(Data records)
########
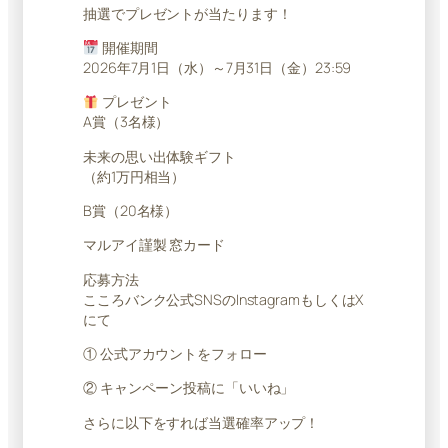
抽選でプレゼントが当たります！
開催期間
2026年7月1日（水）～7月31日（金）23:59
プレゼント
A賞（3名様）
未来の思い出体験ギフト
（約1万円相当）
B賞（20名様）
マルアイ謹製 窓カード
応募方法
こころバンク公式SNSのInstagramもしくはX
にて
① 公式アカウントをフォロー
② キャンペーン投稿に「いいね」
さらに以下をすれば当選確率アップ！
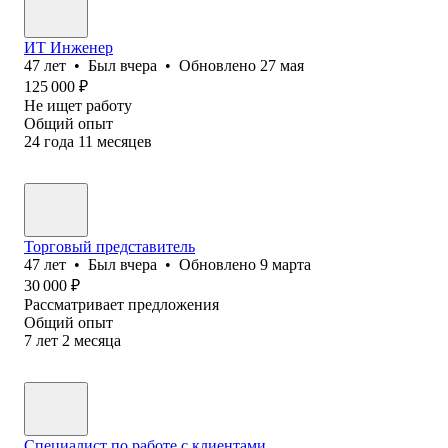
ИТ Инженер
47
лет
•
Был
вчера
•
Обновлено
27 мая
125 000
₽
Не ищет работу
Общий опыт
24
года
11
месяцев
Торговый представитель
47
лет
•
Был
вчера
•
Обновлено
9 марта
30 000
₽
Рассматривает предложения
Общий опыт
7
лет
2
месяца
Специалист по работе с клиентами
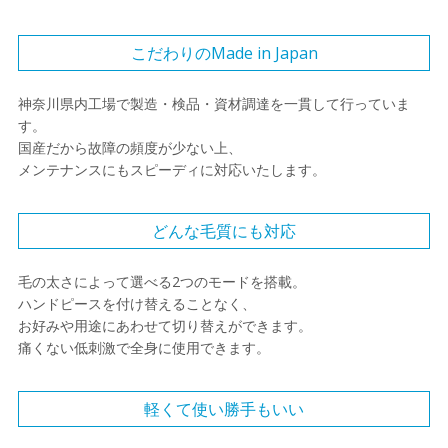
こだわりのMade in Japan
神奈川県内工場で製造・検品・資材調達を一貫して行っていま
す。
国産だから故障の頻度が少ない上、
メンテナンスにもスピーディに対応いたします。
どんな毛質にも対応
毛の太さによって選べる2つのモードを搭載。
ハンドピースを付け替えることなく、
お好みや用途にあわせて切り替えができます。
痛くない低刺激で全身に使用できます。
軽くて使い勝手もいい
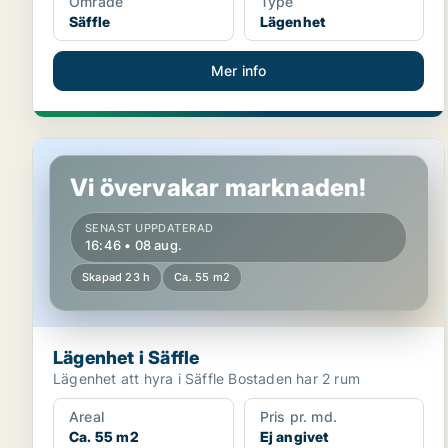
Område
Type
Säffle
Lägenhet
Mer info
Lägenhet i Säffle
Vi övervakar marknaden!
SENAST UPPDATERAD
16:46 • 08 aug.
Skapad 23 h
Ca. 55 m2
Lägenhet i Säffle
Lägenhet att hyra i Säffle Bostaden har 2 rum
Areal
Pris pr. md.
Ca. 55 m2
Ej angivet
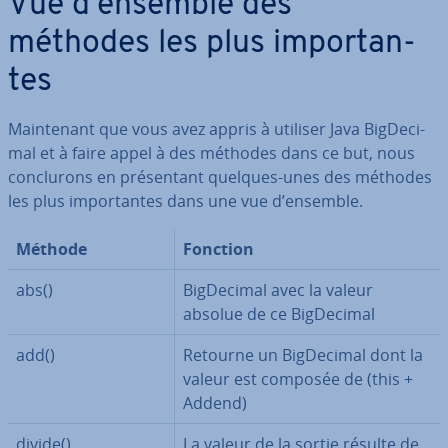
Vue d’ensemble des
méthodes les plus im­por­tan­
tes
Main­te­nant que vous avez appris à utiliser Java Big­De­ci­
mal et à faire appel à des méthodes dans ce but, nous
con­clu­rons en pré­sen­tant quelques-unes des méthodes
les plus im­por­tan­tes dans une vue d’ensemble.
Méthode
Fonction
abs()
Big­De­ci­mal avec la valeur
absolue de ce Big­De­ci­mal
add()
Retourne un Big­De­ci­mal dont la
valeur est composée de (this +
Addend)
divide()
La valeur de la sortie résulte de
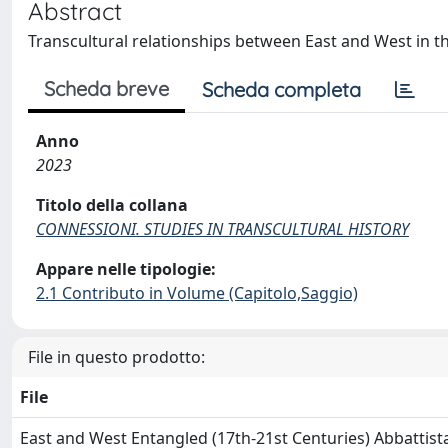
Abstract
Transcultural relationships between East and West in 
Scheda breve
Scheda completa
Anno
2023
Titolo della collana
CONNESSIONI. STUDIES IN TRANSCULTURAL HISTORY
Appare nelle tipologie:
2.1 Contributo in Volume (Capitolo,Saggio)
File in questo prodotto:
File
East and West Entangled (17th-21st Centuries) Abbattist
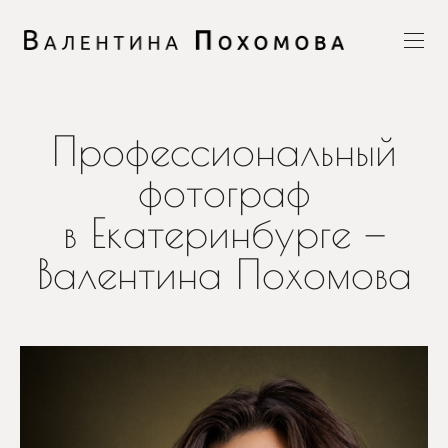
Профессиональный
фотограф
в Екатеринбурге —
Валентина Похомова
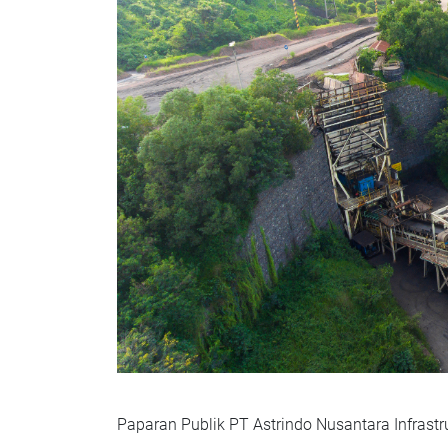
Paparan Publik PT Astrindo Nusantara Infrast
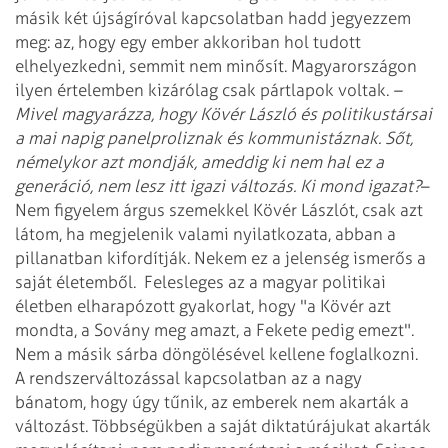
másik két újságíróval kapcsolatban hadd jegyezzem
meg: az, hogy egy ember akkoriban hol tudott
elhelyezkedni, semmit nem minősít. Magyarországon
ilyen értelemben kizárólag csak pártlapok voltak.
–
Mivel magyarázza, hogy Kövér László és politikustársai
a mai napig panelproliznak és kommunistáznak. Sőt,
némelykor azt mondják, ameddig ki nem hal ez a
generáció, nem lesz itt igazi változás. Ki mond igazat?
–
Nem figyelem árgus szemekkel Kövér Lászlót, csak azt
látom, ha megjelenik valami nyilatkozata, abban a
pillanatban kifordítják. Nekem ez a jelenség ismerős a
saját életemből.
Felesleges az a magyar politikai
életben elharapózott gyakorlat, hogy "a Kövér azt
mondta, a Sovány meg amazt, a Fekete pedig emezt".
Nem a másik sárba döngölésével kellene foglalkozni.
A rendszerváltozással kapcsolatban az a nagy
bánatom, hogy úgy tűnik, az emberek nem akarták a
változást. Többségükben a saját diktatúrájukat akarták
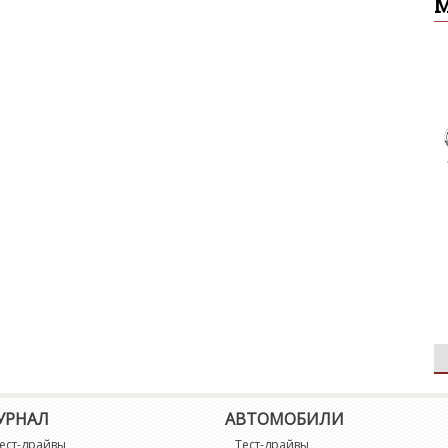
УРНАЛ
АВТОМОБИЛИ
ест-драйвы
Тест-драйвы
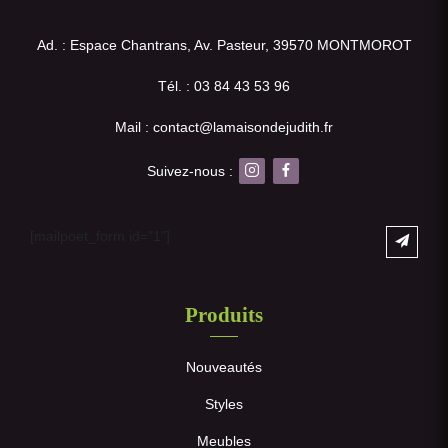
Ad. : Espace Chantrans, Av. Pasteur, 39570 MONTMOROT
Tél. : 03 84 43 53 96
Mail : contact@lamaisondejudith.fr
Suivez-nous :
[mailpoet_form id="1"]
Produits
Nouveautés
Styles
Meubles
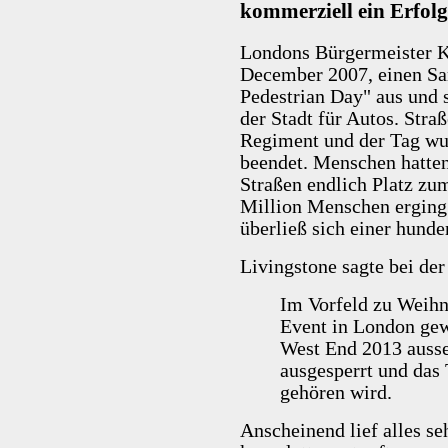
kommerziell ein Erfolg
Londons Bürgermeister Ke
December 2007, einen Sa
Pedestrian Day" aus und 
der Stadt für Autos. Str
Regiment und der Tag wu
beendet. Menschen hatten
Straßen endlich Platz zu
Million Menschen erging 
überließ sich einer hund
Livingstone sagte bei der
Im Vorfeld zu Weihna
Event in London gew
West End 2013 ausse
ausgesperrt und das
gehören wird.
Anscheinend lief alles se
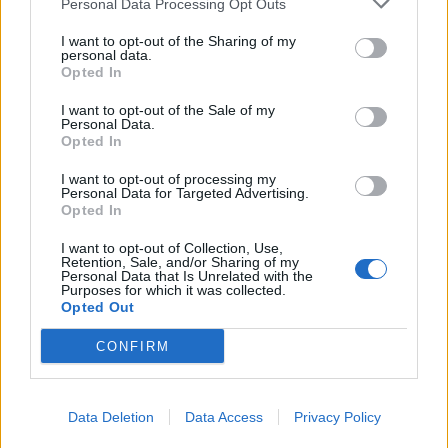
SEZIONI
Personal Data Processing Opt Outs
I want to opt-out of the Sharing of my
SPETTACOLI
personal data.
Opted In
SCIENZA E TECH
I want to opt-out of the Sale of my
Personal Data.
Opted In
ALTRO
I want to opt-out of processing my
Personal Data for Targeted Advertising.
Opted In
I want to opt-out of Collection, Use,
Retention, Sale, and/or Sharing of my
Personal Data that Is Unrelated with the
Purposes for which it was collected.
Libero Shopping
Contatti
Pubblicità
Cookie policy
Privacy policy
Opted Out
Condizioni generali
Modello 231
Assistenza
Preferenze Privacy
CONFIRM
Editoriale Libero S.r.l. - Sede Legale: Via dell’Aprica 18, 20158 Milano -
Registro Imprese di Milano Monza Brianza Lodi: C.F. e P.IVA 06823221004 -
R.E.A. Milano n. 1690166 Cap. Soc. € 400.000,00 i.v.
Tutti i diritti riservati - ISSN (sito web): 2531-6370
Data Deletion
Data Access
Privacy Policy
########
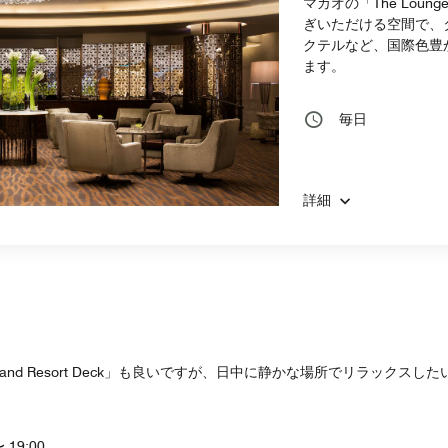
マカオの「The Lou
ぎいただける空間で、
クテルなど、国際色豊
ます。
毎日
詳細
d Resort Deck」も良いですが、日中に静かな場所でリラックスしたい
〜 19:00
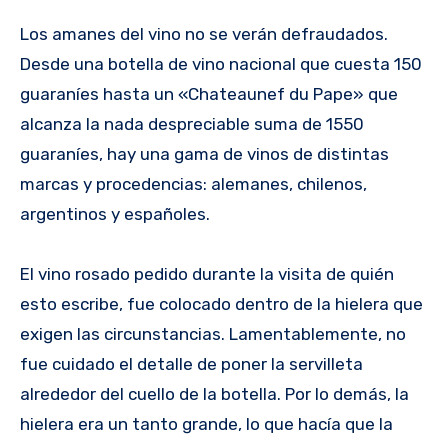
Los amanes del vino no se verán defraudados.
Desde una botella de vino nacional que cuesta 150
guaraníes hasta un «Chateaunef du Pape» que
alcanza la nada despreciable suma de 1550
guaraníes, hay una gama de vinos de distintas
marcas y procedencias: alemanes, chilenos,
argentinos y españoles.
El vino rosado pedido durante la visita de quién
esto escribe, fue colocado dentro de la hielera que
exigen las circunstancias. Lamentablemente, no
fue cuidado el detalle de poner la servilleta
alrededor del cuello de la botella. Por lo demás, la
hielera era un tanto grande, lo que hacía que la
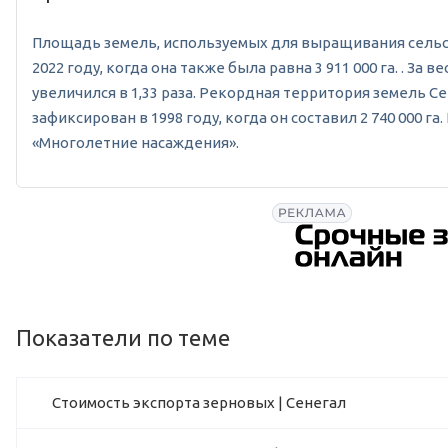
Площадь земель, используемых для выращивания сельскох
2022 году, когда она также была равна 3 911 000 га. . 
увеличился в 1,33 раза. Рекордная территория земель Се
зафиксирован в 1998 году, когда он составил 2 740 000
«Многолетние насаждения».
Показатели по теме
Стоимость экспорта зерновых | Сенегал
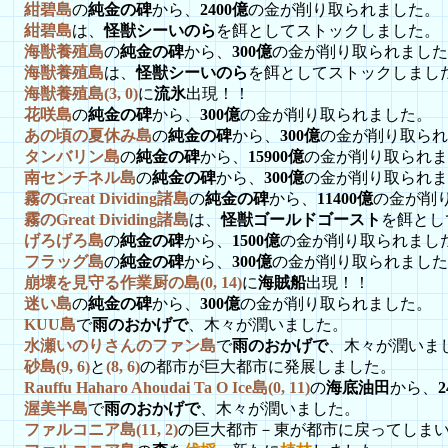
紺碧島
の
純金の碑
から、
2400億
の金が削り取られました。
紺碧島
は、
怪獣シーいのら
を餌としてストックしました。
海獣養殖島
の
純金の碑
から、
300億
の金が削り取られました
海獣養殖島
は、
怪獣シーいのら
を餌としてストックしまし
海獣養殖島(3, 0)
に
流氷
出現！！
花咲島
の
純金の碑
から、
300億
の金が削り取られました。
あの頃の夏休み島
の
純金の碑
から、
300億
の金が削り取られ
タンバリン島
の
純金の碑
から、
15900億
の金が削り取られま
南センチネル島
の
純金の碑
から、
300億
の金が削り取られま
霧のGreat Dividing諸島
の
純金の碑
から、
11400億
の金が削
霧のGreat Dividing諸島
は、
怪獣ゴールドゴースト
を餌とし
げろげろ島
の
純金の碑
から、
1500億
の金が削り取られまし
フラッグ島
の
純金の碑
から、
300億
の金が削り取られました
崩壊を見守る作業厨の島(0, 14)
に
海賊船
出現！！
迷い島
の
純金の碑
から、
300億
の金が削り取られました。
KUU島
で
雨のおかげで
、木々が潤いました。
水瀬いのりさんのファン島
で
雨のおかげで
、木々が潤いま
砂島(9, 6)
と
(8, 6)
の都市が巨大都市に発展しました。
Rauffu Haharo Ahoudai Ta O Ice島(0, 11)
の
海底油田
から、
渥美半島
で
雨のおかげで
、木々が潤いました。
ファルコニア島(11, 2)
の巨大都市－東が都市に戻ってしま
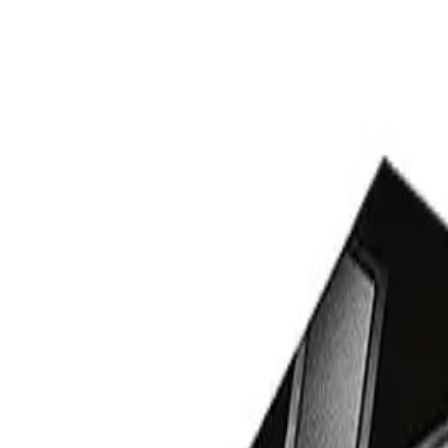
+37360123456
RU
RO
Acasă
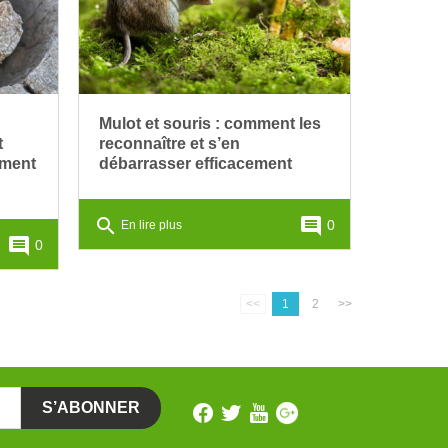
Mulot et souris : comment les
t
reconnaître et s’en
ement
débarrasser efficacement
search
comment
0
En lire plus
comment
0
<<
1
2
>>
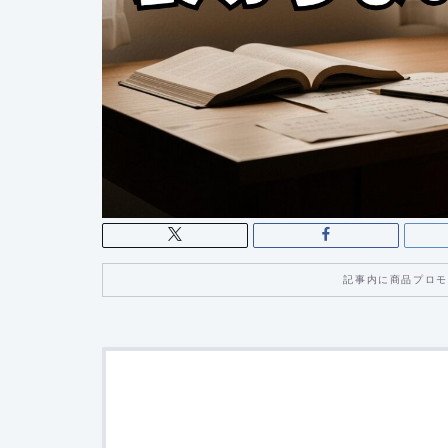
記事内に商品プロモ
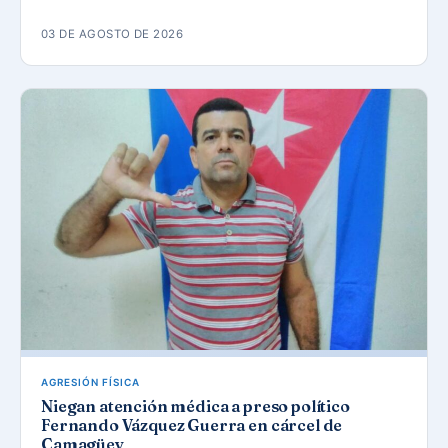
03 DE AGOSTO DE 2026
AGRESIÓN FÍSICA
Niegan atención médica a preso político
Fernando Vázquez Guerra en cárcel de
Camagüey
########
The word "Sale" appears in some of the lines above. Copy those lines.

I want to opt-out of the Sale of my
Retention, Sale, and/or Sharing of my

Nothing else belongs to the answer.